I expected some fairly large changes in the plot - characters and scenes which must necessarily be written out or compressed due to the time frame. This was true. Even though the story was compressed, it remained true to the spirit and the essence of Austen's Pride and Prejudice. The main characters were portrayed faithfully. I especially appreciated that Knightly was able to play Elizabeth Bennett as the 20/21 year old girl she was. We tend to think of her as a more refined woman, who would occasionally go walking through the mud or laugh a lot. Knightly brought out the youthfulness and impulsivity (which can lead to prejudicial judgments) of Elizabeth.
One thing I particularly appreciated about the movie was its portrayal of the Bennett household and the society. Many of us have idealized this time period in a very sanitized, orderly manner. (And yes, I will keep that vision in my heart and brain as well.) Yet, I truly enjoyed the messiness and chaos the movie represents. In the midst of such chaos, one could see how a reserved Mr. Darcy is seen as proud and arrogant.
And Matthew McFayden as Mr. Darcy? McFayden is a hottie British actor who portrayed the central character in the BBC spy drama, MI-5. He was great in that role. He combined steel with gentleness, much as he combined reserve with supressed passion as Mr. Darcy. I still hold my love for Colin Firth, but McFayden gave an arresting portrayal of a very difficult man to play. Kudos.

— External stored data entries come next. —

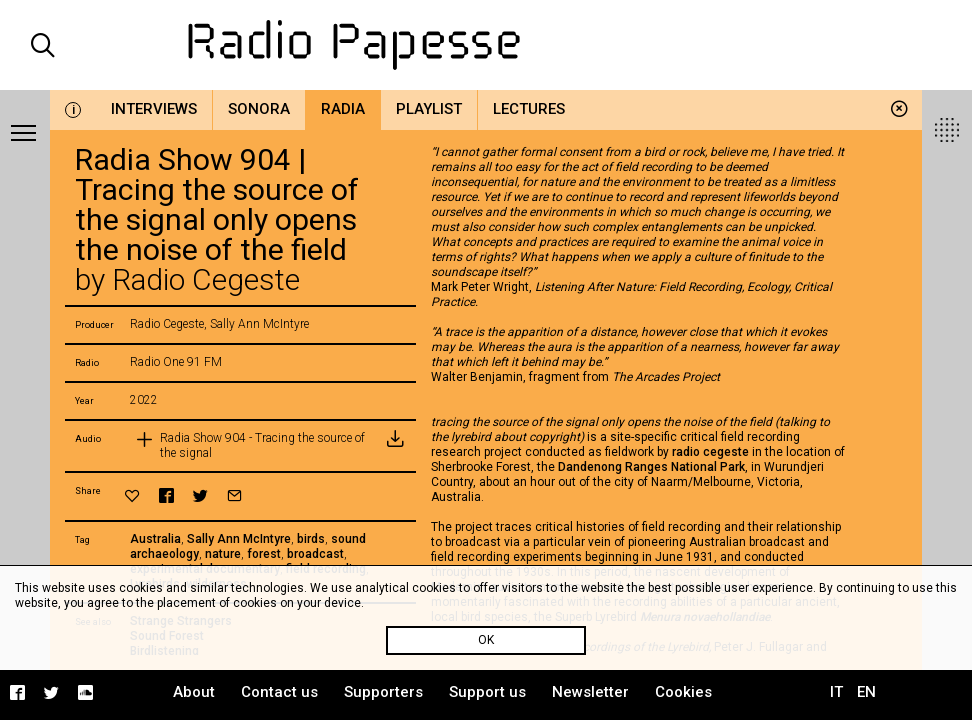 The image size is (972, 720). Describe the element at coordinates (239, 539) in the screenshot. I see `Sally Ann McIntyre` at that location.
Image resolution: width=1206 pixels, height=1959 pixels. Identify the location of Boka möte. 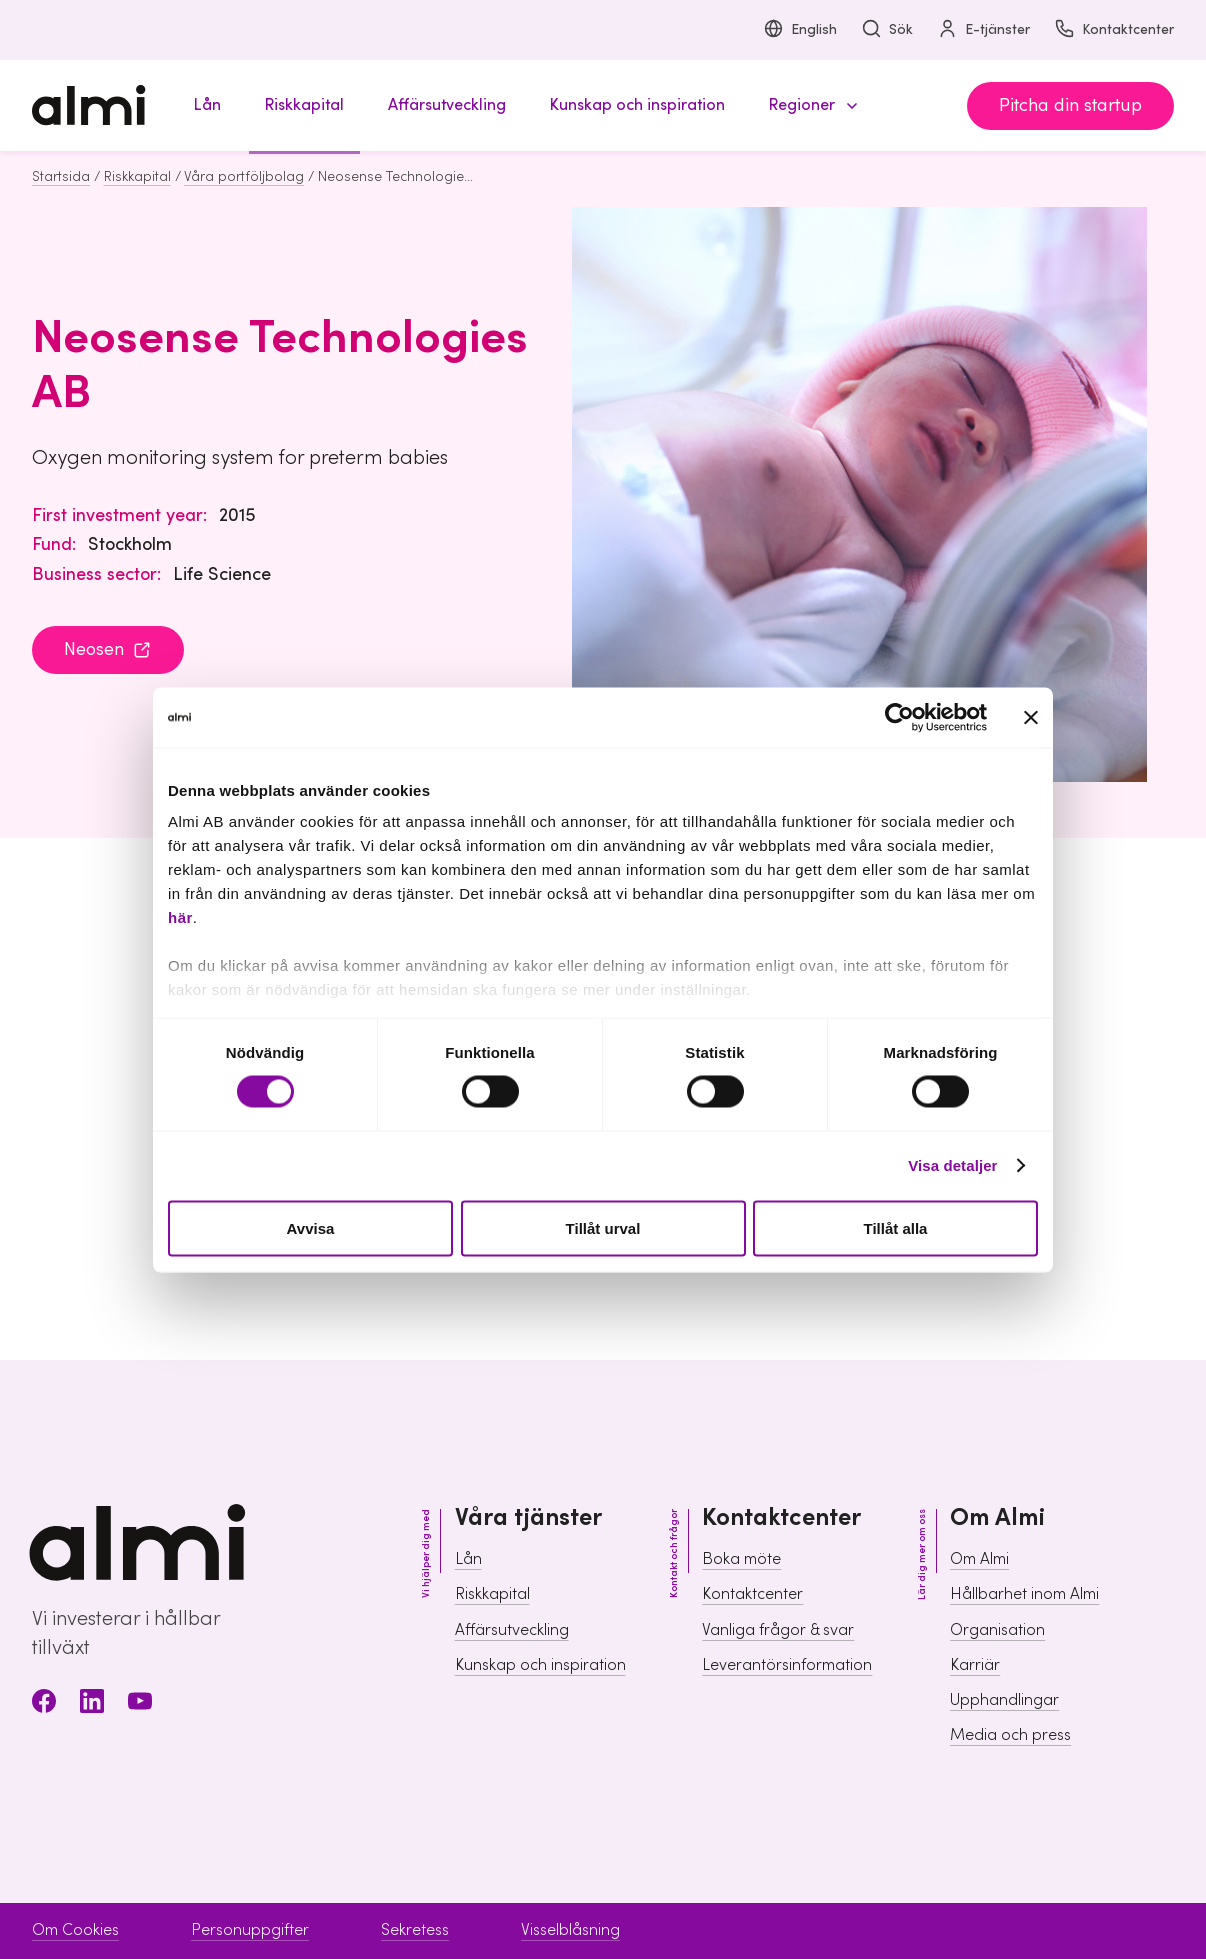 (741, 1559). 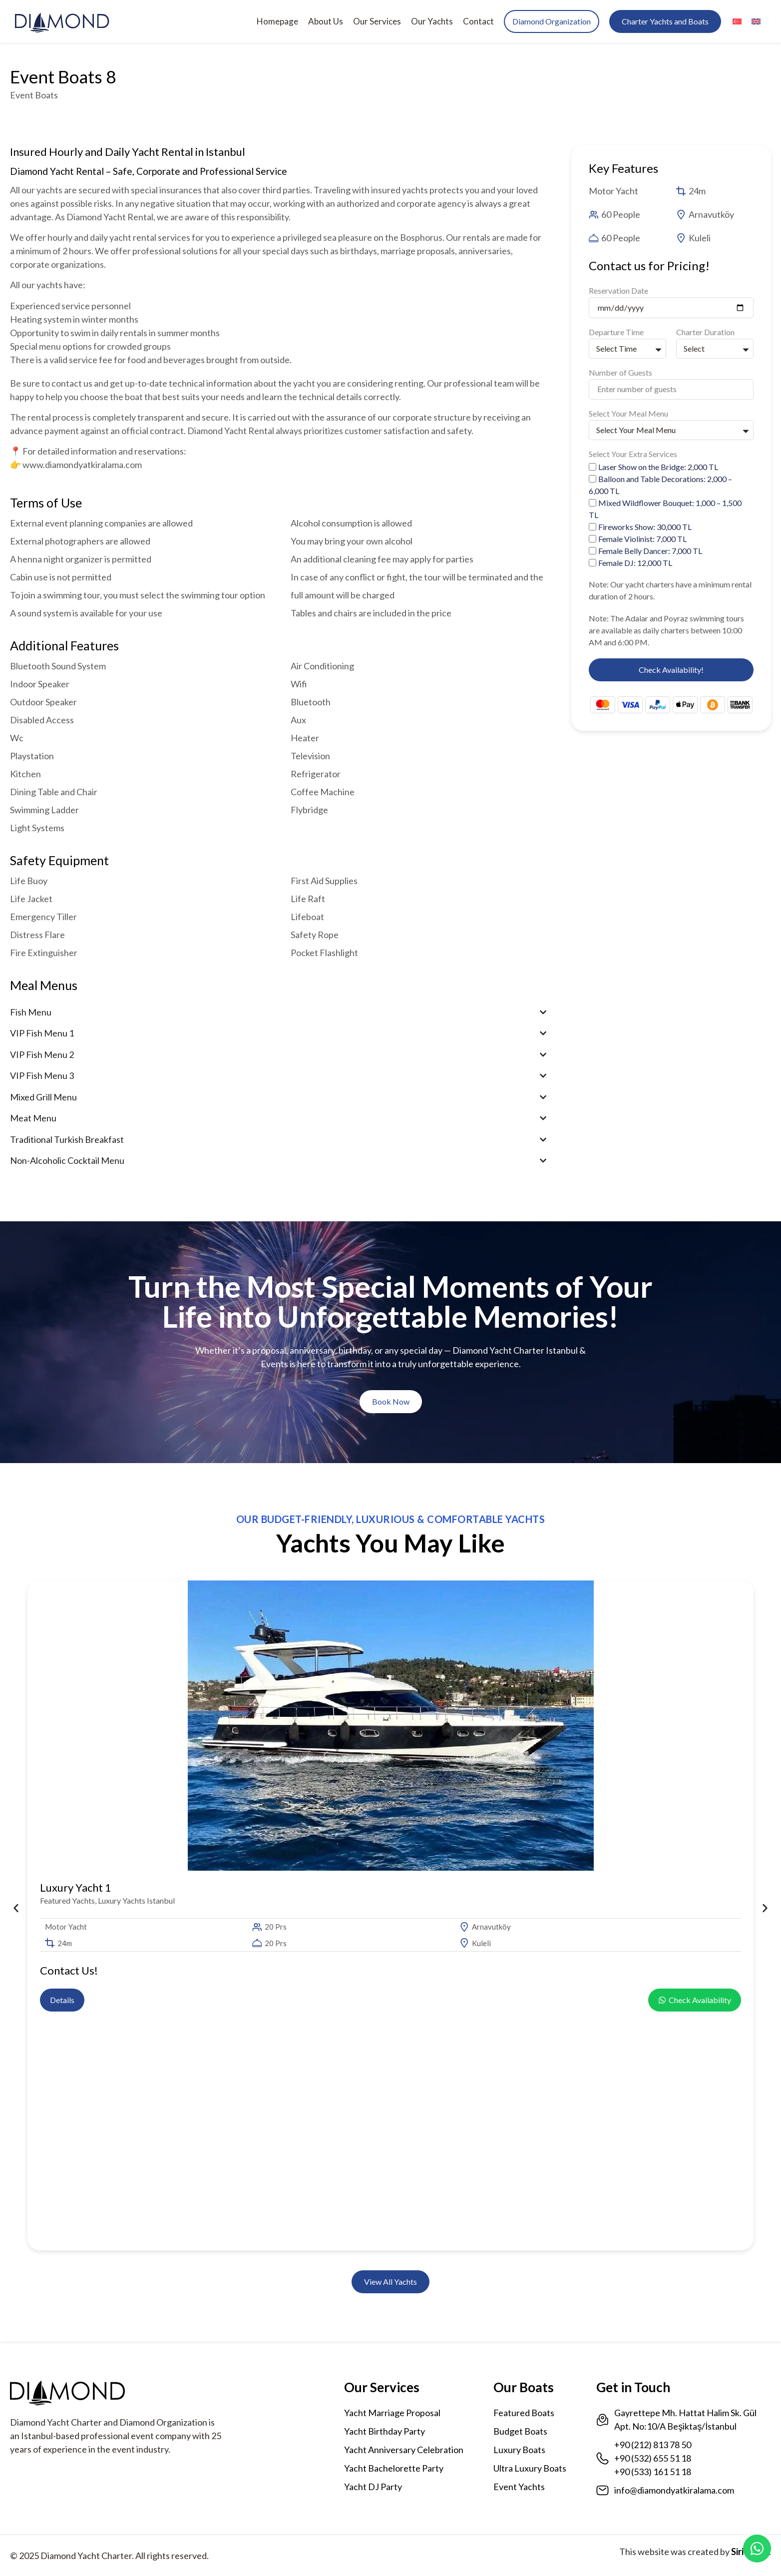 Image resolution: width=781 pixels, height=2576 pixels. I want to click on Charter Duration, so click(705, 332).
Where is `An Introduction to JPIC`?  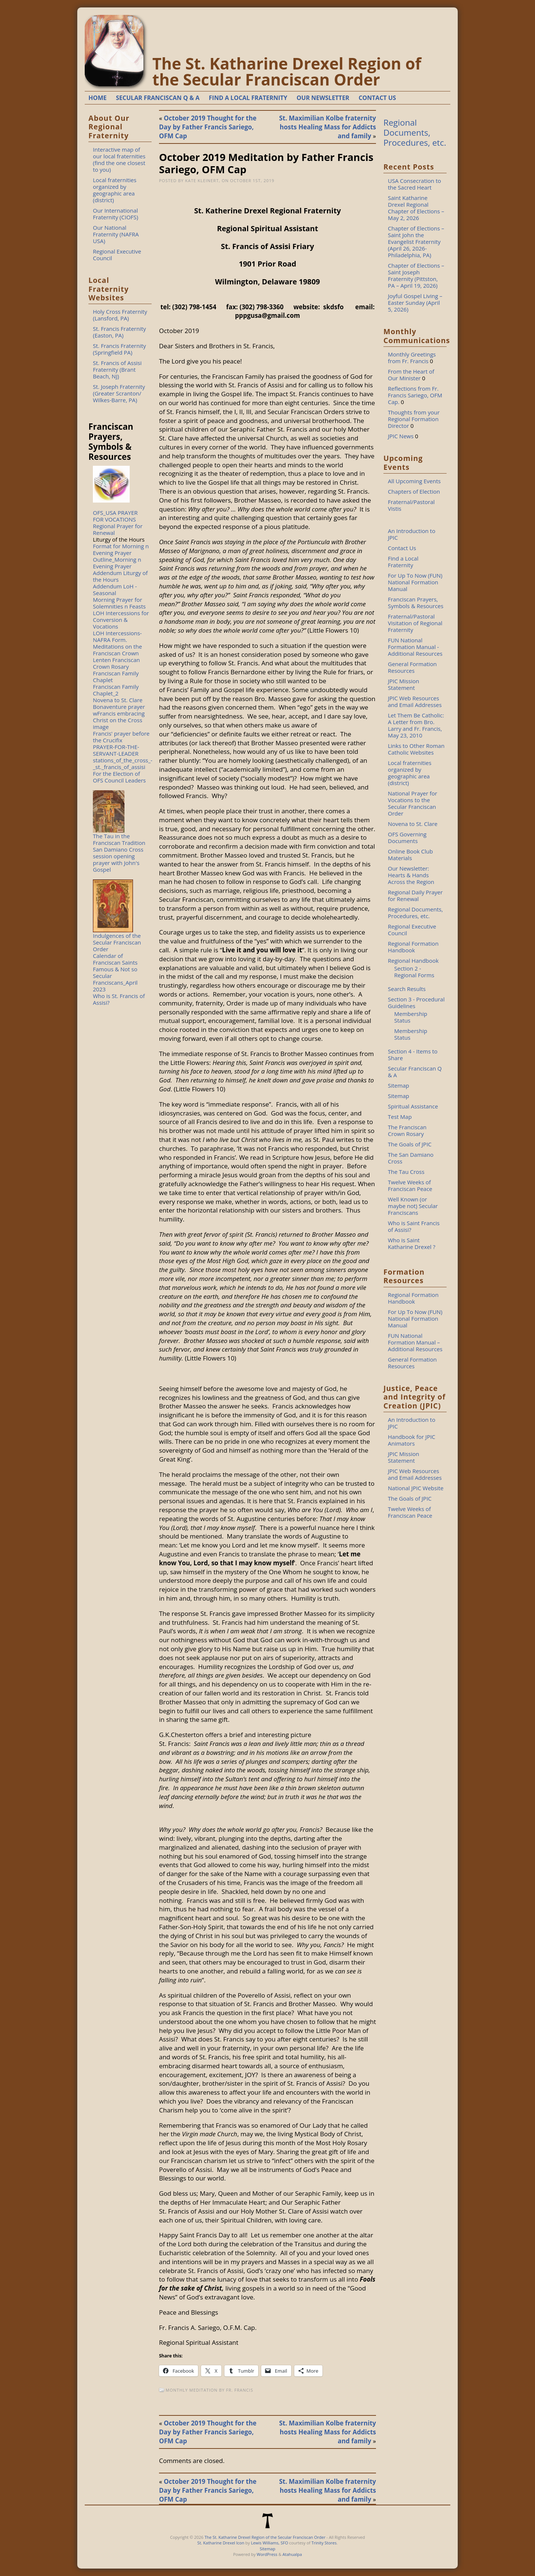 An Introduction to JPIC is located at coordinates (411, 534).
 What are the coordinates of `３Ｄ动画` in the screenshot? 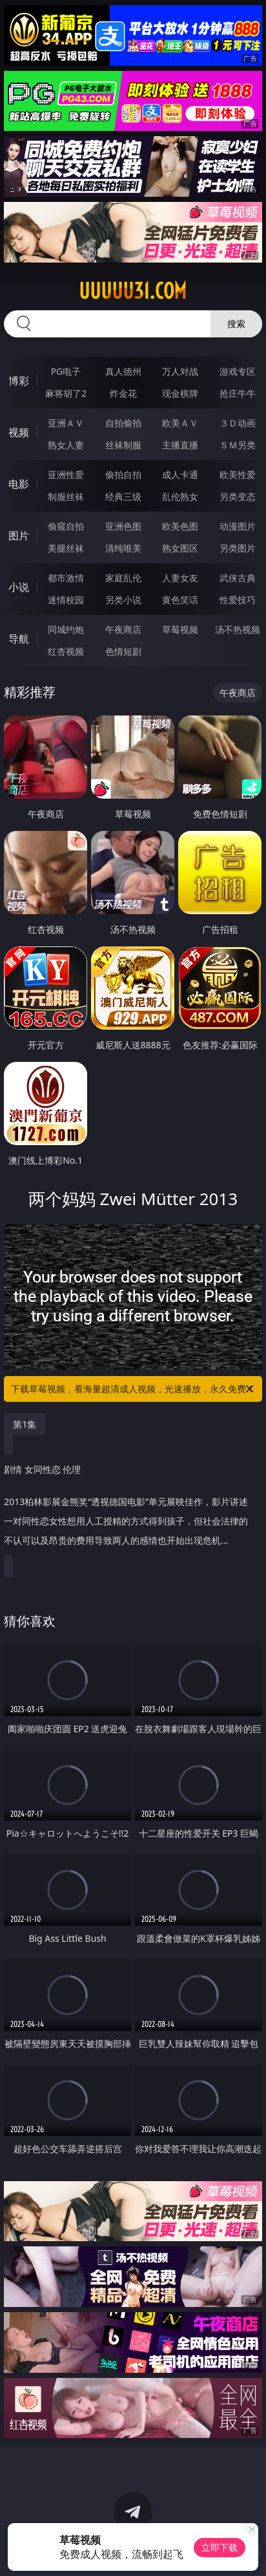 It's located at (238, 423).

My one casting difficulty - Donald Sutherland as Mr. Bennett. He did fine - but why on earth could they not have found a stalwart British actor who would have added a bit more pizzaz, mischief and resignation to the role? (not to mention a British accent)
The movie also made an important shift in one other area. It is without a doubt the most sensual portayal of an Austen work I have seen. The sensuality begins with the fecundity of the surroundings, from feeding the pigs and ducks to giggling in bed with one's beloved sister. The great houses which are shown boast of incredible paintings filled with nudes. When Elizabeth arrives at Pemberly, she is shown a room with life-sized marble nudes, and then the bust of Mr. Darcy - proper but still sensual. The movie ends at Pemberly with Elizabeth and Darcy, not quite properly dressed to receive others - another nod to the passion bursting throughout the movie.
I know some Austen purists will scoff at the sensuality of the film - but I believe Austen herself would have understood and appreciated such an interpretation. If one reads Claire Tomalin's definitive biography on Austen, one realizes Austen was no stranger to meeting a young man and falling head over heels. She also remembered such a feeling so strongly that she could not bear to marry someone with less feeling, even if she would sink further into poverty. All her works are filled with supressed passion - the proper English restraint being the accepted mode of moving in society. One entire book was dedicated to it - Sense and Sensibility. I applaud this movie's interpretation.
I really liked the movie. It was not perfect (but pretty close). I will love to own it one day - and there will be times when I will pull out my BBC production, and other times I will pull out this one. Different, but both faithful to the heart of Austen's great masterpiece. My grade - A.